The federal Department of Health and Human Services (HHS) recently announced that it has entered into a resolution agreement with the Alaska Department of Health and Social Services (which operates the Alaska Medicaid program) to settle potential violations of the HIPAA security rule.
The underlying facts are painfully simple. [read: Yes, this could happen to you.] A computer technician for the Alaska agency had a USB thumb drive stolen from the technician's car. The thumb drive potentially contained electronic protected health information about individuals covered through the Alaska Medicaid program. (There was no evidence that data on the drive had, in fact, been accessed.) The agency reported the potential breach to HHS, as required under the HITECH breach-notification rules. HHS began its investigation within three months after the notification.

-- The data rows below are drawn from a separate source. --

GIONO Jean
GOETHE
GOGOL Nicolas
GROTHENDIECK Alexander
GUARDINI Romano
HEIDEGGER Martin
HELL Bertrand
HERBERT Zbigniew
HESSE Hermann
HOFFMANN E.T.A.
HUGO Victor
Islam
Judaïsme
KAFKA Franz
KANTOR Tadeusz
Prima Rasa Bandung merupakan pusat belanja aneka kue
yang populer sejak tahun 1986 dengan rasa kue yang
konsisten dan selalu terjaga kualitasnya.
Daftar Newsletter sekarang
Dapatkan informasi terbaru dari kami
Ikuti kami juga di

To resolve this potential violation of the HIPAA security rule, the Alaska agency agreed to pay a "resolution amount" of $1.7 million and enter into a corrective-action plan that, among other things, allows HHS to closely monitor the agency's HIPAA compliance for the next three years.

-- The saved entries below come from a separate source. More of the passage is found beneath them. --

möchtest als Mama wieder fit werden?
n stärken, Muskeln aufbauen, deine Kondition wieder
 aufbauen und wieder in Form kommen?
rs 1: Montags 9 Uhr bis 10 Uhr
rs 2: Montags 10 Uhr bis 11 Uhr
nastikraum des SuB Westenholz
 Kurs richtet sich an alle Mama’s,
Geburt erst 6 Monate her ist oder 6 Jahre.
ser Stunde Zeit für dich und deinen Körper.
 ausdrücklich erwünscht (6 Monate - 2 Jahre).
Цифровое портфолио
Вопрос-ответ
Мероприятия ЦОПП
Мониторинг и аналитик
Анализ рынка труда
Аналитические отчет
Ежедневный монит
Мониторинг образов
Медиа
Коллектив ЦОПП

Although a state Medicaid program operates on a much larger scale than a private employer's group health plan, this investigation and resolution agreement show that HHS will take HIPAA compliance by health plans just as seriously as compliance by health-care providers and other covered entities. It is imperative that health plans have proper privacy and security policies and procedures in effect and assess security risks. Those policies, procedures, and assessments must be periodically reviewed and updated to ensure they continue to be appropriate. And, as this case highlights, the breach-notification rules raise the stakes even further by tipping off HHS to specific potential problems.